At church on Sunday we celebrated Moms. The kiddos sang a couple songs.

Mother's Day photo, 2016
May 10th is an official holiday in Guatemala and most Moms have the day off. I went to see Hazel's dance she's been practicing for weeks with her classmates. It's hard not to watch her and remember her first "act" here in Guatemala when she balled her eyes out during the entire song. She's grown up a lot. 
Ellie's Act was yesterday, so I got to see her dance and sing. She was so comfortable on stage. For weeks she's been keeping this "surprise" from me, not wanting me to know that she's been practicing a song and dance. She loved the idea of not telling me her secret, and kept it well. I hope I don't have to be worried that she's so good at keeping secrets from me.
(Yes, she has two different shoes on. That was intentional, her choice. One of her shoes broke and she wanted one of each. Sure, kid. Whatever you want.)
Flashback: My first Mother's Day in Guatemala.
Feliz Dia De Madre!

Wednesday, May 11, 2016

Good Luck Lemons

This is what bad luck looks like, or, a really bad "case of the Mondays," if you've ever seen the movie Office Space:
On Monday our truck was broken into during lunch and Michael's backpack was stolen. This was especially frustrating because he almost *never* leaves his backpack in the truck, but did this one time. This automatically signifies a time sucker. Replacing a passport is no easy task, and we travel to Honduras in a few short weeks. Then there's dealing with work files on the laptop, and accounting for other small items in the bag that aren't replaceable. Notes, agenda, calendar, chargers for his watch and phone. Lame. Lame. Lame.

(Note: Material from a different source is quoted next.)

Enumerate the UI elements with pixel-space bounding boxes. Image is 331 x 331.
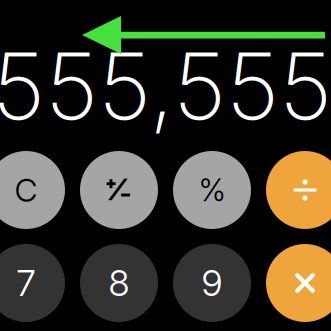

Today we got a call and our luck reversed. Apparently, Michael's passport was found tossed in front of the US Embassy. They tracked Michael down and he is going to go pick it up this afternoon. What?!?! I'm pretty sure this never happens. We are beyond thrilled.

Besides being super random and crazy and practically unheard of, this saves us time and stress. He had filed a police report that had to be authenticated at the Department of Justice before trying to get a new passport. It was going to be quite the process. We are feeling so thankful in the midst of a crummy situation.

And then I had other random luck today. In three years of being here in Guatemala, I've never seen lemons (I explain in this blog post). Today I found these:
Also, I've never seen fresh blueberries. Today I found these, right across from the lemons:
The arandanos (blueberries) were spendy (more than $4 for one of these containers), so I didn't buy any, but I did buy some lemons. I'm having a hard time deciding between making fresh lemonade, lemon scones, or some other yummy lemon dessert. I might make them all.

 Because when life hands you lemons, you grab a whole bunch and horde them until you can make something delicious. I think that's how the saying goes. 

 At the least, I'll make something to celebrate our good luck after a rough start to the week.

Friday, May 6, 2016

Second parenting tip of the day

Ellie came home from school sobbing.

Every week, the nina/o de la semana (kid of the week) usually sends home a sorpresa, a little bag of candies or treats or toys (like from a birthday party). The teacher sends home a count of the number of girls and boys in class for the parents the week before (because usually the sorpresas are gender-specific).

Ellie was the last girl to get picked up today, and there was one girl sorpresa missing. Except, the said nina de la semana was still at school for after-school cheerleading, and she didn't want to give Ellie the last bag. She wanted it for herself.

Ellie was distraught. Heartbroken. These weekly sorpresas are a huge highlight, and this was a Big Deal to her.

It could be that the girl's Mom counted wrong and there weren't enough. There was one left for a boy, but it was for someone who was absent. And Ellie didn't dream of taking the boy one. It could be that her Mom wasn't counting her own daughter in the count, but either way, the girl insisted that she get one, at the expense of Ellie.

Hard life lessons. Lately Ellie has been learning phrases like "hurt feelings" and "selfish" and "not kind," and they definitely helped her express herself today, though most likely it was all just an accident. It's hard to know there was a bag available, just not for Ellie. A missed opportunity for kindness. Her teacher felt horrible, but there was no solving this one.

I sat and hugged her. I let her cry and express herself. I told her how hard it is to be hurt, that it's OK to feel sad and upset and confused. I want her to be able to talk to me and tell me about things, no matter the topic, and it starts with these Little But Actually It's a Really Big Deal Things.

Fortunately, my girls are at the age that a bike ride to the corner store for some helado will heal a lot of wounds. Every few minutes I hear, "Mommy, I'm really sad about the sorpresa," but the sobbing has stopped.
My second parenting tip of the day: ice cream heals (in moderation, of course).